- [Brief] Output only the lines of the entries that follow, starting at the one with "Zobrazit položky se stejnými parametry" and running down to the one with "Tether obtiene la aprobación de la", both included and unchanged.

- [Source data]
- Opening Delimiter -

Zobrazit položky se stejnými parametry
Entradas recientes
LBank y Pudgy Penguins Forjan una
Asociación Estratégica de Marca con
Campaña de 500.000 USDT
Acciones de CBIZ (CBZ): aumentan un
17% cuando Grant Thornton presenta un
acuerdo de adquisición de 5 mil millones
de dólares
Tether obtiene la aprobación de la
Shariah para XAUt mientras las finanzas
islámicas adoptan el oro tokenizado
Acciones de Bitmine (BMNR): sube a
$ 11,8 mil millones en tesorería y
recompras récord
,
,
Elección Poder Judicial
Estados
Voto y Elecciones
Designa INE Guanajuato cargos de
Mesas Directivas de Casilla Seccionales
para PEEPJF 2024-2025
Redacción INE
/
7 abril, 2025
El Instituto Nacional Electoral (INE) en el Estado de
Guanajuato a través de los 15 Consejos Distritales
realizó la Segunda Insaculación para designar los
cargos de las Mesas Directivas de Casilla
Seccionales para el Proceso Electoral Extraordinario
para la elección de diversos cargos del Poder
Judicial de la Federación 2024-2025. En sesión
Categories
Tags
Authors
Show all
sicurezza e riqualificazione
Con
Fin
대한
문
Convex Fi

- Closing Delimiter -
- Opening Delimiter -

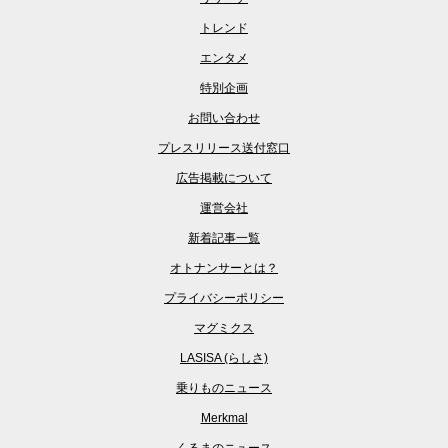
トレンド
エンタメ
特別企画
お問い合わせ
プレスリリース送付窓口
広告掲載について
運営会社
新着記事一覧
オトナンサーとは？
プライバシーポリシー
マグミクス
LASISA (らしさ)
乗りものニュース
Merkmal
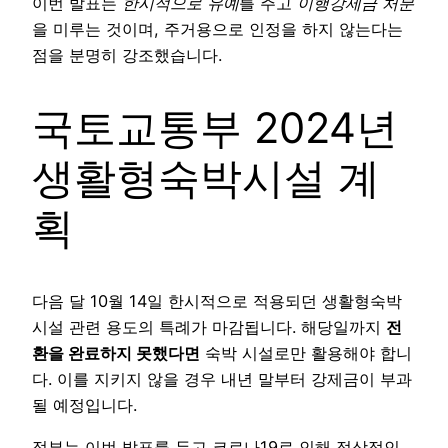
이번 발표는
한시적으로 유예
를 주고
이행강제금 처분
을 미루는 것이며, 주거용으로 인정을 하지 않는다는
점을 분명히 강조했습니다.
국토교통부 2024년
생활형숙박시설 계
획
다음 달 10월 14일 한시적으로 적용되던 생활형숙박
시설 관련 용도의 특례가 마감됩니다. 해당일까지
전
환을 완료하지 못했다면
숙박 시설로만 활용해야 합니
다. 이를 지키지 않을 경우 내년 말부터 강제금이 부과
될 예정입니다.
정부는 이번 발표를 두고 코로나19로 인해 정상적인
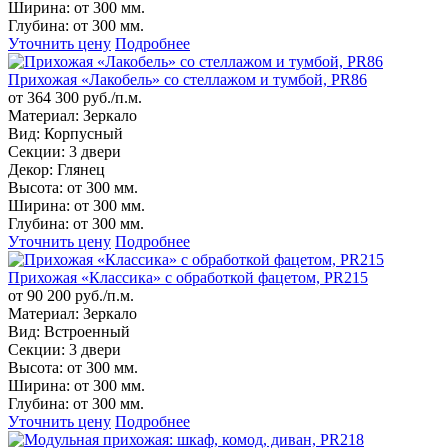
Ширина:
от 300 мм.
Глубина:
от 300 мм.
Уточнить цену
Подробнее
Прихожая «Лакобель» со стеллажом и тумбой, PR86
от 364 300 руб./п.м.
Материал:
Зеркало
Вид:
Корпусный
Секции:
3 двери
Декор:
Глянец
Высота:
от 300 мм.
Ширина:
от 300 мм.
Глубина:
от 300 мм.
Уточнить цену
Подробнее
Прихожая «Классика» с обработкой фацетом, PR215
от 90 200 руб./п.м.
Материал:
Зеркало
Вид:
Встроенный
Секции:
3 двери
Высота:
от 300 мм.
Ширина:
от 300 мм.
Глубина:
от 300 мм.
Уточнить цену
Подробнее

- Closing Delimiter -
- Opening Delimiter -

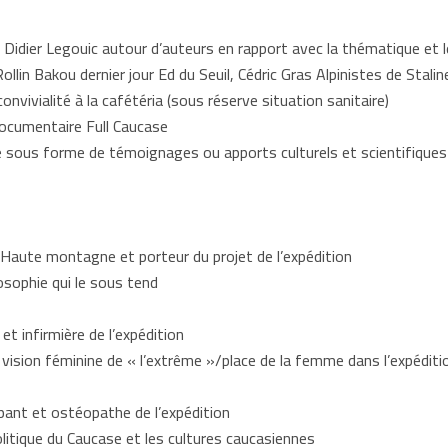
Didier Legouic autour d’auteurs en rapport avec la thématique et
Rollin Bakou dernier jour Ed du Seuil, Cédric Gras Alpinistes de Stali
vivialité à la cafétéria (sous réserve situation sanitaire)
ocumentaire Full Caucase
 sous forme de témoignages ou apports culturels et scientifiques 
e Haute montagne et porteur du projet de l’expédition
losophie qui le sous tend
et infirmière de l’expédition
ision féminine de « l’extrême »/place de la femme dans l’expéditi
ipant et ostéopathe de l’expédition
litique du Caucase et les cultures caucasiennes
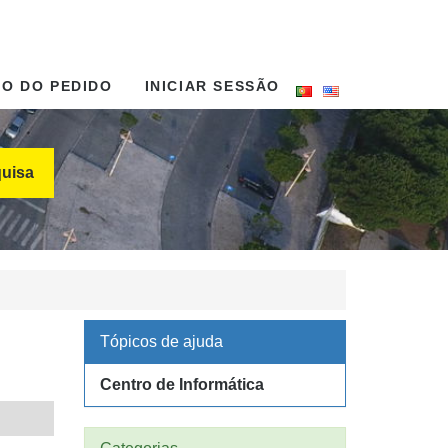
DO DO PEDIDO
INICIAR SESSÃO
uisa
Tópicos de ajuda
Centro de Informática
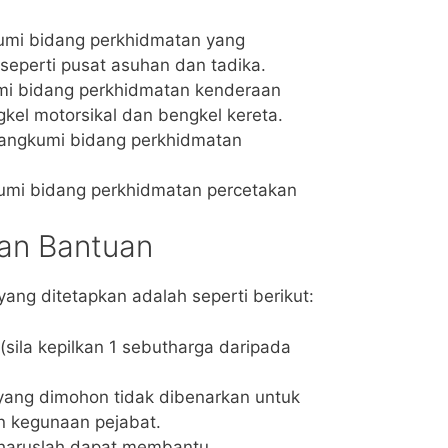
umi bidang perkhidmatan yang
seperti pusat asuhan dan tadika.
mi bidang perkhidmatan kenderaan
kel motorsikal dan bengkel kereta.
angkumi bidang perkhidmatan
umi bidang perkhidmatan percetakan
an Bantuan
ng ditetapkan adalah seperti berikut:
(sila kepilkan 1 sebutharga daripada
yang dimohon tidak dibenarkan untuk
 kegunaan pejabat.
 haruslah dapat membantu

- Closing Delimiter -

- [Finished exercise]
Zobrazit položky se stejnými parametry
Entradas recientes
LBank y Pudgy Penguins Forjan una
Asociación Estratégica de Marca con
Campaña de 500.000 USDT
Acciones de CBIZ (CBZ): aumentan un
17% cuando Grant Thornton presenta un
acuerdo de adquisición de 5 mil millones
de dólares
Tether obtiene la aprobación de la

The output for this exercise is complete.